PHP preg_replace:将文本中的所有锚标记替换为带有正则表达式的href值

PHP preg_replace:将文本中的所有锚标记替换为带有正则表达式的href值

问题描述:

I want to replace all anchor tags within a text with their href value, but my pattern does not work right.

$str = 'This is a text with multiple anchor tags. This is the first one: <a href="https://www.link1.com/" title="Link 1">Link 1</a> and this one the second: <a href="https://www.link2.com/" title="Link 2">Link 2</a> after that a lot of other text. And here the 3rd one: <a href="https://www.link3.com/" title="Link 3">Link 3</a> Some other text.';
$test = preg_replace("/<a\s.+href=['|\"]([^\"\']*)['|\"].*>[^<]*<\/a>/i",'\1', $str);
echo $test;

At the end the text should look like this:

This is a text with multiple anchor tags. This is the first one: https://www.link1.com/ and this one the second: https://www.link2.com/ after that a lot of other text. And here the 3rd one: https://www.link3.com/ Some other text.

Thank you very much!

我想用文本中的href值替换文本中的所有锚标签,但我的模式不能正常工作。 p>

  $ str ='这是一个包含多个锚标签的文本。 这是第一个:&lt; a href =“https://www.link1.com/”title =“Link 1”&gt; Link 1&lt; / a&gt; 这是第二个:&lt; a href =“https://www.link2.com/”title =“Link 2”&gt; Link 2&lt; / a&gt; 之后很多其他文字。 这里是第3个:&lt; a href =“https://www.link3.com/”title =“Link 3”&gt; Link 3&lt; / a&gt; 其他一些文字。'; 
 $ test = preg_replace(“/&lt; a \ s。+ href = ['| \”]([^ \“\'] *)['| \”]。*&gt;  [^&lt;] *&lt; \ / a&gt; / i“,'\ 1',$ str); 
echo $ test; 
  code>  pre> 
 
 

最后 文本应如下所示: p>

 这是一个包含多个锚标签的文本。这是第一个:https://www.link1.com/,这个是 第二个:https://www.link2.com/之后有很多其他文字。这里是第三个:https://www.link3.com/其他一些文字。
  code>  pre>  
 
 

非常感谢! p> div>

Just don't.

Use a parser instead.

$dom = new DOMDocument();
// since you have a fragment, wrap it in a <body>
$dom->loadHTML("<body>".$str."</body>");
$links = $dom->getElementsByTagName("a");
while($link = $links[0]) {
    $link->parentNode->insertBefore(new DOMText($link->getAttribute("href")),$link);
    $link->parentNode->removeChild($link);
}
$result = $dom->saveHTML($dom->getElementsByTagName("body")[0]);
// remove <body>..</body> wrapper
$output = substr($result, strlen("<body>"), -strlen("</body>"));

Demo on 3v4l

Simpler perhaps not, but safer is to loop the string with strpos to find and cut the string and remove the html.

$str = 'This is a text with multiple anchor tags. This is the first one: <a class="funky-style" href="https://www.link1.com/" title="Link 1">Link 1</a> and this one the second: <a href="https://www.link2.com/" title="Link 2">Link 2</a> after that a lot of other text.
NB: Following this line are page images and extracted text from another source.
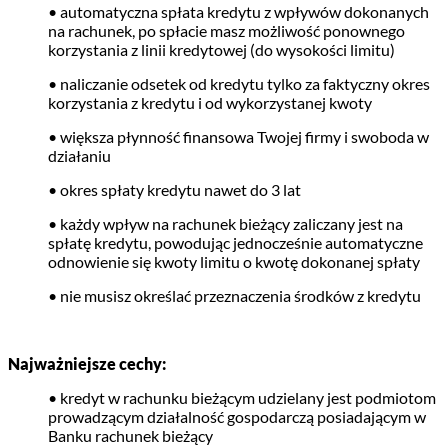
• automatyczna spłata kredytu z wpływów dokonanych
na rachunek, po spłacie masz możliwość ponownego
korzystania z linii kredytowej (do wysokości limitu)
• naliczanie odsetek od kredytu tylko za faktyczny okres
korzystania z kredytu i od wykorzystanej kwoty
• większa płynność finansowa Twojej firmy i swoboda w
działaniu
• okres spłaty kredytu nawet do 3 lat
• każdy wpływ na rachunek bieżący zaliczany jest na
spłatę kredytu, powodując jednocześnie automatyczne
odnowienie się kwoty limitu o kwotę dokonanej spłaty
• nie musisz określać przeznaczenia środków z kredytu
Najważniejsze cechy:
• kredyt w rachunku bieżącym udzielany jest podmiotom
prowadzącym działalność gospodarczą posiadającym w
Banku rachunek bieżący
And here the 3rd one: <a href="https://www.link3.com/" title="Link 3">Link 3</a> Some other text.';

$pos = strpos($str, '<a');

while($pos !== false){
    // Find start of html and remove up to link (<a href=")
    $str = substr($str, 0, $pos) . substr($str, strpos($str, 'href="', $pos)+6);
    // Find end of link and remove that.(" title="Link 1">Link 1</a>)
    $str = substr($str, 0, strpos($str,'"', $pos)) . substr($str, strpos($str, '</a>', $pos)+4);
    // Find next link if possible
    $pos = strpos($str, '<a');
}
echo $str;

https://3v4l.org/vdN7E

Edited to handle different order of a a-tag.

In case you're still set on regex, this should work:

preg_replace("/<a\s+href=['\"]([^'\"]+)['\"][^\>]*>[^<]+<\/a>/i",'$1', $str);

But you're probably better off with a solution like what Andreas posted.

FYI: the reason your previous regex didn't work was this little number:

.*>

Because . selects everything you ended up matching everything past the url to be replaced; all the way to the end. This is why it appeared to only select and replace the first anchor tag it found and cut off the rest.

Changing that to

[^\>]*

Ensures that this particular selection is constrained to only the portion of the string which exists between the url and the ending bracket of the a tag.